The curriculum consists not only of courses, but also of daily meeting for worship, our shared work, individual spiritual nurture, reflection groups, social witness opportunities, and community life itself. We affirm the profound link between contemplation and action, between body and soul, between deep engagement in the world and care for the life of the Spirit.
While Pendle Hill does not give grades or confer credentials, some schools may give credit for work done here if the student desires and pursues that option.
Service
Worship and study find expression in service and social witness. Pendle Hill’s educational program supports a “contemplative/active” community where we strive to live the Quaker testimonies concerning peace, integrity, equality, and simplicity. We recognize that service is reciprocal – those who seek to serve others often find that they are the ones who receive the most.
Community
The creation of community lies at the core of the Pendle Hill resident experience. This is a joy as well as an opportunity to grow, requiring mindfulness and discernment. The process begins during orientation, a full week at the start of each term when practical information is shared, relationships begin, and specific courses and schedules are chosen. Throughout the term, the formal schedule of work, worship, and study is supplemented by additional activities – both planned and spontaneous, many initiated and led by students.
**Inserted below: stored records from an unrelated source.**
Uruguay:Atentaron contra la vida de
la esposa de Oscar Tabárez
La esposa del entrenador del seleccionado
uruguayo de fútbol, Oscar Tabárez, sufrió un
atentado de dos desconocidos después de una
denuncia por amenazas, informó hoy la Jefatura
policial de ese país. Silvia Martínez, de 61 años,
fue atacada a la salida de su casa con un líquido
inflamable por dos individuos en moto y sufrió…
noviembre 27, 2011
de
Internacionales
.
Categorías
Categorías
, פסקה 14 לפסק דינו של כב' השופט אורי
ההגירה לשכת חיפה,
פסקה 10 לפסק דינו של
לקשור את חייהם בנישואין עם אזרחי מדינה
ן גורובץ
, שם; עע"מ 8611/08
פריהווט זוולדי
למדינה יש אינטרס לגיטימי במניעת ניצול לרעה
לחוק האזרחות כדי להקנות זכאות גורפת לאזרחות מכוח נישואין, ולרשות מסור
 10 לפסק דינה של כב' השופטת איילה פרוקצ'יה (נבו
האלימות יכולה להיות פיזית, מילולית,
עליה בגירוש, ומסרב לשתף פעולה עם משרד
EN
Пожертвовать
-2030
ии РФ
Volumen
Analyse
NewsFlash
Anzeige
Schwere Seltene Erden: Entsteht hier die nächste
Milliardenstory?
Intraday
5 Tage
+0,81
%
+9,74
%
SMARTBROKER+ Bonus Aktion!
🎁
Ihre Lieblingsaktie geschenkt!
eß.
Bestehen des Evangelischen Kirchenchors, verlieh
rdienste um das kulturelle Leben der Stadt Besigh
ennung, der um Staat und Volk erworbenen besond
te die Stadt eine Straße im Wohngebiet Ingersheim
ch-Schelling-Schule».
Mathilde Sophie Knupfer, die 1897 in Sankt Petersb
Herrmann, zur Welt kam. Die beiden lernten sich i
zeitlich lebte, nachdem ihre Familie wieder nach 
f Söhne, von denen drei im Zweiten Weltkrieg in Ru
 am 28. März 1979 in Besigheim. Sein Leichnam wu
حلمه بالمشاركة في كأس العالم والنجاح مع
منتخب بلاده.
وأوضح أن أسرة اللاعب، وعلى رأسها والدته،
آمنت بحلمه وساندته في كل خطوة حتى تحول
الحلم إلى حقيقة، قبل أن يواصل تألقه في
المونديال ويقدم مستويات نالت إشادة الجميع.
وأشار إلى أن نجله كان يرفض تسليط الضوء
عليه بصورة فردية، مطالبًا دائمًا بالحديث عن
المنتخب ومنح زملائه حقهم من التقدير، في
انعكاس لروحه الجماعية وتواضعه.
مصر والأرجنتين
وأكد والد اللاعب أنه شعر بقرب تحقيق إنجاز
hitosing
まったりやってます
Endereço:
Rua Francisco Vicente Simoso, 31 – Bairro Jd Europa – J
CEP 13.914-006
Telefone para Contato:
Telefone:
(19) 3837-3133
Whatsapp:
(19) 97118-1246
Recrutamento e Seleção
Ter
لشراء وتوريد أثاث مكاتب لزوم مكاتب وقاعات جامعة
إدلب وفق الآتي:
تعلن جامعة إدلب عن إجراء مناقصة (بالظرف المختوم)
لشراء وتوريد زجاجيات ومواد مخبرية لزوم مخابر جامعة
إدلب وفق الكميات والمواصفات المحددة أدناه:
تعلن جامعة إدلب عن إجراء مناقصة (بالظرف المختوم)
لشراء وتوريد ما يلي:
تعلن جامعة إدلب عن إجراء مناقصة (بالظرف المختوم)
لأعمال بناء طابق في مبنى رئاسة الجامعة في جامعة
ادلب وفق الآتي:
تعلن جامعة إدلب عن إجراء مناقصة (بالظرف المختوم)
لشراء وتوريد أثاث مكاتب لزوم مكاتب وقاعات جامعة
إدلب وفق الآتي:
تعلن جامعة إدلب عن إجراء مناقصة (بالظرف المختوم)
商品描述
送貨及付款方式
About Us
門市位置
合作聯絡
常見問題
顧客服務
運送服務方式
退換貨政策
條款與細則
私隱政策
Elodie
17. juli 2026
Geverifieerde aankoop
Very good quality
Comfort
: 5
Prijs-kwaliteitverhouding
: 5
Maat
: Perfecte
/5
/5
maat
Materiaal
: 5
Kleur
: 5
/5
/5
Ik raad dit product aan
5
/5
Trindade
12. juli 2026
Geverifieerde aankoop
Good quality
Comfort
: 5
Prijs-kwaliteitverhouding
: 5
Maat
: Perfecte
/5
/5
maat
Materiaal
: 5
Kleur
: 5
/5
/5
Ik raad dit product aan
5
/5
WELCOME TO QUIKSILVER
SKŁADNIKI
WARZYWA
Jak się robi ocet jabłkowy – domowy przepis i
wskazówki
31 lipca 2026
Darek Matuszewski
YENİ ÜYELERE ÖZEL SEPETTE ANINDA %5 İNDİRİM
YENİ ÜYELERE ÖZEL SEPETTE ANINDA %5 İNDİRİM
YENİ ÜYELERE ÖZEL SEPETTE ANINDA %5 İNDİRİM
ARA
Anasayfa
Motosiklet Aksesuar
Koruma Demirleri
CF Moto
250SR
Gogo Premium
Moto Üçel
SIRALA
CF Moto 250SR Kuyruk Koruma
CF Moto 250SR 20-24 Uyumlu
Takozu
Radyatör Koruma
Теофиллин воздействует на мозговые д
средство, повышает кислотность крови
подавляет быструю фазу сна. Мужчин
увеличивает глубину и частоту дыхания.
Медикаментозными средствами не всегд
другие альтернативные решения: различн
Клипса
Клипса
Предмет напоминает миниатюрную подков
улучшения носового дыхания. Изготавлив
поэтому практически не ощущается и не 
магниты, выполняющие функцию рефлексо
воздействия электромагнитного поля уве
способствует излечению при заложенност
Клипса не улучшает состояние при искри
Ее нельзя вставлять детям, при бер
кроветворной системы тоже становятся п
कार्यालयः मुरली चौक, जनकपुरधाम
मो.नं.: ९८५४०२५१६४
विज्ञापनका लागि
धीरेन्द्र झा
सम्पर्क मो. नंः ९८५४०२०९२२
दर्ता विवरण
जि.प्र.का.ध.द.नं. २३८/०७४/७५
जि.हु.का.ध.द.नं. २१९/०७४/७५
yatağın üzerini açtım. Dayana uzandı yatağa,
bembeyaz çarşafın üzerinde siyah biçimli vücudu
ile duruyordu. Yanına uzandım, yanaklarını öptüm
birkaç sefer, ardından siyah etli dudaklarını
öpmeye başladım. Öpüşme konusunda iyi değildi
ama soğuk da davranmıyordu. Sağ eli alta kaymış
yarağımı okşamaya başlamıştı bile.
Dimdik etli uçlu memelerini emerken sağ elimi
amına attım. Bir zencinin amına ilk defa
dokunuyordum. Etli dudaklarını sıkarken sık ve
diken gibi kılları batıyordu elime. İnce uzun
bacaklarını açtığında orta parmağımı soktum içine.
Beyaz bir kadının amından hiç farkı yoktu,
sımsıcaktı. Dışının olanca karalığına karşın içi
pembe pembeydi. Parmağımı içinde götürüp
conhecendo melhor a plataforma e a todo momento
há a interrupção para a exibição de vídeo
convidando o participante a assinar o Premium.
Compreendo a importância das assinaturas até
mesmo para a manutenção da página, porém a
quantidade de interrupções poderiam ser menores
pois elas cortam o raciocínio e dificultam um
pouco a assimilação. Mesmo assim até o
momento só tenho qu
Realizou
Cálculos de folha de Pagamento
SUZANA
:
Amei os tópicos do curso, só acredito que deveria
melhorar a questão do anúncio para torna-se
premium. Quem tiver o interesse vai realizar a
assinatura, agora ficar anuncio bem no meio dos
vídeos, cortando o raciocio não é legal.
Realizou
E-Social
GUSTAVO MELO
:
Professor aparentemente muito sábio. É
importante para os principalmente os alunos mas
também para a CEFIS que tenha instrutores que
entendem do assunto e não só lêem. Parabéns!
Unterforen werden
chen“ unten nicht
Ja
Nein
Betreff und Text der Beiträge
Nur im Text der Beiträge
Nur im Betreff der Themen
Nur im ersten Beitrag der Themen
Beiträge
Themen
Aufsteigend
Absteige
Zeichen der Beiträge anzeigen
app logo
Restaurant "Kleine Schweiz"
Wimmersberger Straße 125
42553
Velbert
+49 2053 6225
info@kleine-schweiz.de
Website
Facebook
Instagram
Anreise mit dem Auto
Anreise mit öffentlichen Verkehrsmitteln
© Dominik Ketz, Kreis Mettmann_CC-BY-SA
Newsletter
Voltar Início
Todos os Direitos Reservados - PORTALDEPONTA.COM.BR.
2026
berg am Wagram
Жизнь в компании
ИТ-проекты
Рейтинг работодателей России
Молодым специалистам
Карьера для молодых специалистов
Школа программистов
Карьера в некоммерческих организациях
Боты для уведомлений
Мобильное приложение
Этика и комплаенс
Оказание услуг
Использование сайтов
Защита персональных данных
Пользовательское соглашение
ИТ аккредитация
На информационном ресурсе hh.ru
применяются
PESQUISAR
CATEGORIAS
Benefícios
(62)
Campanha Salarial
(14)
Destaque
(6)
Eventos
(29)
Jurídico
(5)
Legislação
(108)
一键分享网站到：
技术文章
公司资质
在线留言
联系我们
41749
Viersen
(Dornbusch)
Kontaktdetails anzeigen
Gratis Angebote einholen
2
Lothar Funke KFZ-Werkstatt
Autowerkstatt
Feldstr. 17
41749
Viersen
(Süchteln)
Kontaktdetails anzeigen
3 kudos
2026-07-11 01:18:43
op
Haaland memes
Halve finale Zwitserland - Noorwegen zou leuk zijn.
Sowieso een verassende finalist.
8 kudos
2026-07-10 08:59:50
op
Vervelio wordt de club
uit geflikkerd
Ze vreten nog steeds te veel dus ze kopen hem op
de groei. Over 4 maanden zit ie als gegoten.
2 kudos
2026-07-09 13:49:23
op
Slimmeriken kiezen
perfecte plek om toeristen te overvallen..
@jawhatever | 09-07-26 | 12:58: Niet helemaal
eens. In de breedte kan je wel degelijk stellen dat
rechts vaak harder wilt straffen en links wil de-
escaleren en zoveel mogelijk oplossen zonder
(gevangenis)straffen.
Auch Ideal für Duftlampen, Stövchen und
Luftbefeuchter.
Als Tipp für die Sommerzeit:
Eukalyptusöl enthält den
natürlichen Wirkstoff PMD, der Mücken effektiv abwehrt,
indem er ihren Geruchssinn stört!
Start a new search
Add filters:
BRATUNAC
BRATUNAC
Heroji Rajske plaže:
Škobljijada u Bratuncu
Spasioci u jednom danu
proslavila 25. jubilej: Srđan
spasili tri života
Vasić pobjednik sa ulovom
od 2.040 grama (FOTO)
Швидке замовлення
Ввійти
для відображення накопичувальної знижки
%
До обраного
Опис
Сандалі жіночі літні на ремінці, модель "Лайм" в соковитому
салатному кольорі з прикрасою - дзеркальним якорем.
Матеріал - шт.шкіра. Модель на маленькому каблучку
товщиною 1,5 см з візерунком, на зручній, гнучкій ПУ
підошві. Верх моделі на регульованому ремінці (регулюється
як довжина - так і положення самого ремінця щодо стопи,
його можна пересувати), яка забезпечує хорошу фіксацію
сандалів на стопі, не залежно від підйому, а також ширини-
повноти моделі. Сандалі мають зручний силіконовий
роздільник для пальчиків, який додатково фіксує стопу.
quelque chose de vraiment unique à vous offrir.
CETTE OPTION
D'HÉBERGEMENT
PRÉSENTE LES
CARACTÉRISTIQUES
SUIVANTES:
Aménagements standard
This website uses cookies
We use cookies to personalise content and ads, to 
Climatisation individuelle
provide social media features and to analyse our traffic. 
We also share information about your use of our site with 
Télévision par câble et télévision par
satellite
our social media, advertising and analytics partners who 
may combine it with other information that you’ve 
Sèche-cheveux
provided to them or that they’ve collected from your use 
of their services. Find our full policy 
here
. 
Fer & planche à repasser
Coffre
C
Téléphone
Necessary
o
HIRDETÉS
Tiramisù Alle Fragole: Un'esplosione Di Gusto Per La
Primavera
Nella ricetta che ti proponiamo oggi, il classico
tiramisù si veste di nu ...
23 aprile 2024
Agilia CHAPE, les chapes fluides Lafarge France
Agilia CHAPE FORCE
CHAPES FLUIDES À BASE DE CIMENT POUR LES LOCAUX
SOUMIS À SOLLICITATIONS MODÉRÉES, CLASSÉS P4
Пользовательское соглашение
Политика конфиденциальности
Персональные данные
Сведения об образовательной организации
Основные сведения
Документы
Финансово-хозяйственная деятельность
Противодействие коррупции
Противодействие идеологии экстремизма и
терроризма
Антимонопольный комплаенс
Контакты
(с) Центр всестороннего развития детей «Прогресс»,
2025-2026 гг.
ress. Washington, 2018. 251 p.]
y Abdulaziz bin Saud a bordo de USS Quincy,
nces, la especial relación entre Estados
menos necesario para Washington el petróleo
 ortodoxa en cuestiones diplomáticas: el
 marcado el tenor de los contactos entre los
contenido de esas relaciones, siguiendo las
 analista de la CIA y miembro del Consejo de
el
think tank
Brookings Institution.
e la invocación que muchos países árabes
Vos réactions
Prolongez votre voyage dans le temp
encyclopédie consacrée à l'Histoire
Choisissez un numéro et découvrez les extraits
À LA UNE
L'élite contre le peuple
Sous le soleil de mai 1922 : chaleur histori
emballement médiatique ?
In this rich environment, each student needs to seek an appropriate balance between community engagement and solitude, activity and contemplation, conversation and silence, while meeting responsibilities to the group as a whole.
Three to four times each term the resident community gathers for Community Meeting, an opportunity to discuss issues of common concern, build relationships, share information, and make corporate decisions.
Festival Week
The final week of each term is a time to share the fruits of our work and celebrate the bonds of community. Presentations by individual students and groups take many forms: papers or other written work, craft exhibits, and presentations in music, dance, poetry, and drama.